Les enjeux de la problématique

Ce ressourcement dans son propre passé a quelque chose d’existentiel, et c’est ce qui fait que les problèmes actuels du Luxembourg avec son histoire, sa mémoire collective, sont aussi, à  des degrés variables, d’ordre existentiel. Ce dernier mot peut être compris de diverses façons.

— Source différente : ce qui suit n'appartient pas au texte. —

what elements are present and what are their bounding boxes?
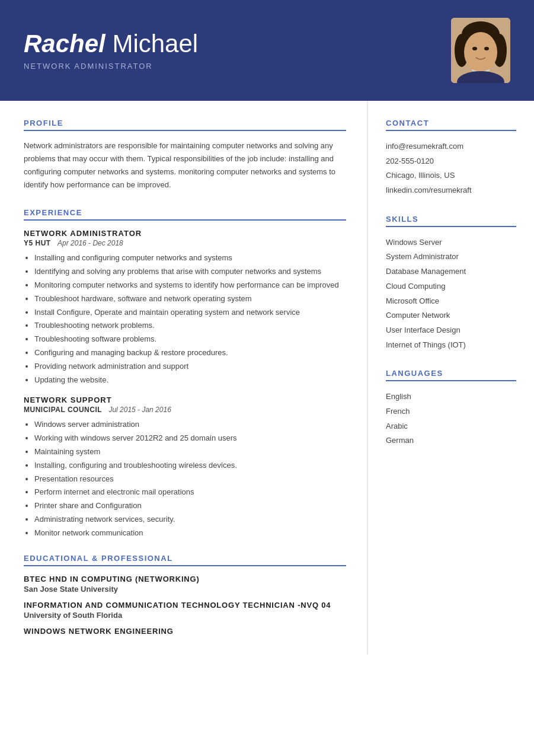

Connaître son passé, connaître les problèmes et aussi (et surtout) les solutions d’antan permet de mieux faire face aux défis actuels. C’est un gain de temps : il n’est pas nécessaire de réinventer la roue. Le savoir historique sert de boîte à  outils pour gérer les problèmes actuels. Le retour en arrière, aux « racines », a aussi une dimension socio-psychologique. Les problèmes « nouveaux », s’ils se sont déjà  présentés dans le passé, perdent en partie leur aspect inquiétant. La crise, de prime abord dérangeante, voire angoissante — on sort de l’ordinaire —, est recadrée, ramenée au statut d’un phénomène connu, catalogué, ordonné, presque ordinaire, dont l’issue est (presque) prévisible. Cet usage de la science historique en tant que « calmant » ou « anxiolytique social » peut ne pas intéresser le juriste. En revanche, il en va autrement lorsqu’un pays, et c’est le cas du Luxembourg actuellement, entend réformer sa Constitution. Si l’on tourne une page, il vaut mieux l’avoir lue. Refaire la Constitution suppose, entre autres, de connaître le présent et le passé du pays. Or, depuis la controverse autour de la dissolution de 2013, tout le monde a pris brutalement conscience qu’il était urgent de revoir le mécanisme de la dissolution de la Chambre des députés, un point qui, jusqu’alors, n’avait pas du tout été abordé dans la proposition de révision de la Constitution n°6030. Celle-ci s’était contentée de reprendre tel quel l’actuel énoncé de l’article 74 de la Constitution de 1868[7].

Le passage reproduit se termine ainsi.